BUG/MINOR: proxy: only use proxy_inc_fe_cum_sess_ver_ctr() with frontends

proxy_inc_fe_cum_sess_ver_ctr() was implemented in 9969adbc
("MINOR: stats: add by HTTP version cumulated number of sessions and
requests")

As its name suggests, it is meant to be called for frontends, not backends

Also, in 9969adbc, when used under h1_init(), a precaution is taken to
ensure that the function is only called with frontends.

However, this precaution was not applied in h2_init() and qc_init().

Due to this, it remains possible to have proxy_inc_fe_cum_sess_ver_ctr()
being called with a backend proxy as parameter. While it did not cause
known issues so far, it is not expected and could result in bugs in the
future. Better fix this by ensuring the function is only called with
frontends.

It may be backported up to 2.8

(cherry picked from commit b39825ee45150415d7ed64b7ce785bb946f727bd)
Signed-off-by: Willy Tarreau <w@1wt.eu>
(cherry picked from commit 736bb497acb656e736291f8113650a62bcf96f5f)
Signed-off-by: Christopher Faulet <cfaulet@haproxy.com>

BUG/MINOR: mux-h1: Fix trace message in h1_detroy() to not relay on connection

h1_destroy() may be called to release a H1C after a multiplexer upgrade. In
that case, the connection is no longer attached to the H1C. It must not be
used in the h1 trace message because the connection context is no longer a H1C.
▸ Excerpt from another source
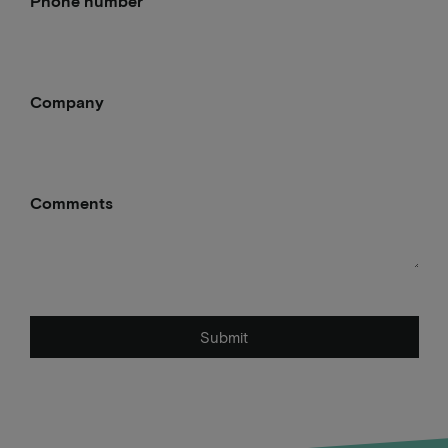
Phone number
Company
Comments
Submit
Because of this bug, when a H1>H2 upgrade is performed, a crash may be
experienced if the H1 traces are enabled.

This patch must be backport to all stable versions.

(cherry picked from commit 7dc4e94830ef8fe9b0ffc2901d63b9f3183ed12c)
Signed-off-by: Willy Tarreau <w@1wt.eu>
(cherry picked from commit cad223e19946a6d02261a259c2be5c20096ef2cd)
Signed-off-by: Christopher Faulet <cfaulet@haproxy.com>

BUG/MINOR: mux-h1: Don't pretend connection was released for TCP>H1>H2 upgrade

When an applicative upgrade of the H1 multiplexer is performed, we must not
pretend the connection was released. Indeed, in that case, a H1 stream is
still their with a stream connector attached on it. It must be detached
first before releasing the H1 connection and the underlying connection. So
it is important to not pretend the connection was already released.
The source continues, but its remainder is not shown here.